*Exercise objective*: The answer must be every line from the entries below that contains "الألواح".

Dataset entries
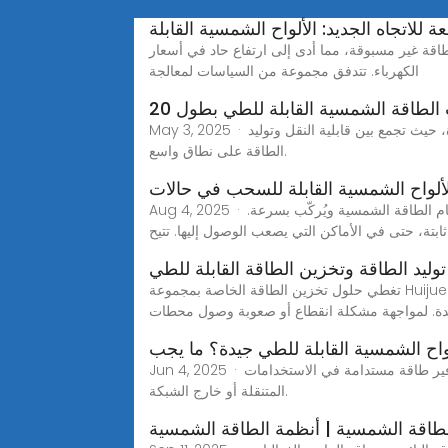
ة للاتجاه الجديد: الألواح الشمسية القابلة
طاقة غير مسبوقة، مما أدى إلى ارتفاع حاد في أسعار
الكهرباء. تتدفق مجموعة من السياسات لمعالجة
الطاقة الشمسية القابلة للطي بطول 20
May 3, 2025 · تمثل حاوية الطاقة الشمسية الكهروضوئية القابلة للطي بطول 20 قدمًا قفزة تكنولوجية إلى الأمام في تكنولوجيا الطاقة المتجددة، حيث تجمع بين قابلية النقل وتوليد
الطاقة على نطاق واسع.
لألواح الشمسية القابلة للسحب في حالات
Aug 4, 2025 · يمكنك أن ترى كيف تُساعد حاوية الألواح الشمسية القابلة للسحب في الإغاثة من الكوارث. عندما تحتاج إلى طاقة بسرعة، يأتي نظام الطاقة الشمسية ويُركّب بسرعة.
ة، حتى في الأماكن التي يصعب الوصول إليها. تتيح
ليد الطاقة وتخزين الطاقة القابلة للطي
تغطي حلول تخزين الطاقة الخاصة بمجموعة Huijue (30 كيلووات ساعة إلى 30 ميجاوات ساعة) إدارة التكاليف، والطاقة الاحتياطية، والشبكات الصغيرة. مزود متقدم لتخزين طاقة
ة. لمواجهة مشكلة انقطاع أو صعوبة وصول محطات
واح الشمسية القابلة للطي جيدة؟ ما يجب
Jun 4, 2025 · هل الألواح الشمسية القابلة للطي عملية؟ خاصةً عند دمجها في حاويات الطاقة الشمسية القابلة للطي، والتي تعتمد عليها لتوفير طاقة مستدامة في الاستخدامات
المتنقلة أو خارج الشبكة.
لطاقة الشمسية | أنظمة الطاقة الشمسية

*Response below*:
ة للاتجاه الجديد: الألواح الشمسية القابلة
Aug 4, 2025 · يمكنك أن ترى كيف تُساعد حاوية الألواح الشمسية القابلة للسحب في الإغاثة من الكوارث. عندما تحتاج إلى طاقة بسرعة، يأتي نظام الطاقة الشمسية ويُركّب بسرعة.
Jun 4, 2025 · هل الألواح الشمسية القابلة للطي عملية؟ خاصةً عند دمجها في حاويات الطاقة الشمسية القابلة للطي، والتي تعتمد عليها لتوفير طاقة مستدامة في الاستخدامات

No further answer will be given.